1.Passport- I should have renewed my passport ages ago, but my ever reliable procrastination kicks in for about a year and so I never had the chance to visit at DFA. it's my nature.
2. SSS ID- oh my gulay if you only knew how many years have I been sitting my ass working in a pretentious corporate world and didn't even flinch on checking my SSS, I'm the most horrible tax payer citizen living in this country, Iv'e been paying for moons and my SSS has not been finalize, sucks that I am still a temporary SSS member just because my birthday does not match on either of my ID's and my SSS details. Hopefully I'll be able to fix that in this year.
I wished this sparkling lady, I mean him, was my lab partner I could have been saved by my stupidity in life.
3. Contact Lens- I have been asking about this shit for months now, I am person who can't even put any pointed stuff near my eye and create that cat eye look because I am scared with it, Just the thought about contact lens gives me goosebumps, How can I ever push that inside my eye? Does that even give you extra clearness to your eyeballs? I have the habit of leaving my eyeglass at home or at work because my memory capacity is only limited to my pouch, which contain my lippies and powder. I should be getting one to save me from embarrassment of flicking and twitching eyes when reading.
This is what's preventing me from getting one, the possibilities of poking your eyes and the gazillion tragic reason of blindness.
4. Make art- Make art, countless of them and show the world. Need I say more?
5. Save- This one is still in question because my ability to save is rate from 3.2 to -.001, in short it's nowhere near me. I have tried hundred times in a span of my working days. Fortunately I have 2 accounts in bank that is sitting in silence waiting to be deposited or at least checked by. I used to be proud of it, until I realize I have to be dropping something there or I'll start losing one by one.

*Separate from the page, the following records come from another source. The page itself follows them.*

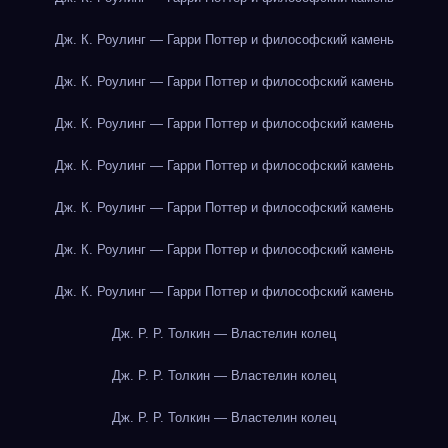
Дж. К. Роулинг — Гарри Поттер и философский камень
Дж. К. Роулинг — Гарри Поттер и философский камень
Дж. К. Роулинг — Гарри Поттер и философский камень
Дж. К. Роулинг — Гарри Поттер и философский камень
Дж. К. Роулинг — Гарри Поттер и философский камень
Дж. К. Роулинг — Гарри Поттер и философский камень
Дж. К. Роулинг — Гарри Поттер и философский камень
Дж. Р. Р. Толкин — Властелин колец
Дж. Р. Р. Толкин — Властелин колец
Дж. Р. Р. Толкин — Властелин колец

This is so far what I have earned in 10 years of my life. lol
6. Laptop- As i said in my above statement I'm trying to save, but I have things I need to buy, like laptop how am I supposed to create my artwork when I don't even own basic materials for my digital arts (this is me trying to defend my inappropriate spending lifestyle.)
Not the exact brand Im saving to buy but hopefully you still get the picture.
7. Travel- Not a priority as of the moment but I have unyielding spark of spontaneous-ity in my cells that alarms whenever I feel pressured to everything. So I'm saving this space on my top 8, just in case I needed to get away at least that's part of my list, there wont be any guilty emotion underlying. My first place is Japan, Bali and Korea, I'd surely go further North but I'm pretty well unequipped of finances stability. the three would do good for me.
8. Work out- I'm done pretending I am not gaining any weight, I did, a little and it's not something huge to start acting up about work out, but I am not getting any younger and my love handles are evolving from handy to handful, it's beginning to look like I'm having a built in pouch on my belly, ready for a feast. Seriously making quite a scene on all of my body hugging garments, I'm worried okay? It's a modern norms that people like to look fit even though they are under 50 kls. I got bitten by these skinny shit reform, I also believe that having a good and healthy lifestyle is fit. whatevs.
The truth is I was making the top 10 list on my journal so i decided to transfer that here,but my brain realizes I was making up too much shit that i don't think I would be really needing anytime soon. Until I become sober, and put things together, I will make up my mind and see If I really need the other 2 left on my list that is not type worthy here. But God knows I need them it;s just that the other left don't need me and I can't write that here, for a reason that this is published publicly, and humiliation to the next level is not part of what i dream.
I hope 2015 will a lot be nicer to me than 2014, I was sure I got out from hell the moment my clock strikes 12 last Dec 31. I was free, hopefully this is forever. Be the sickness go to hell and not come back.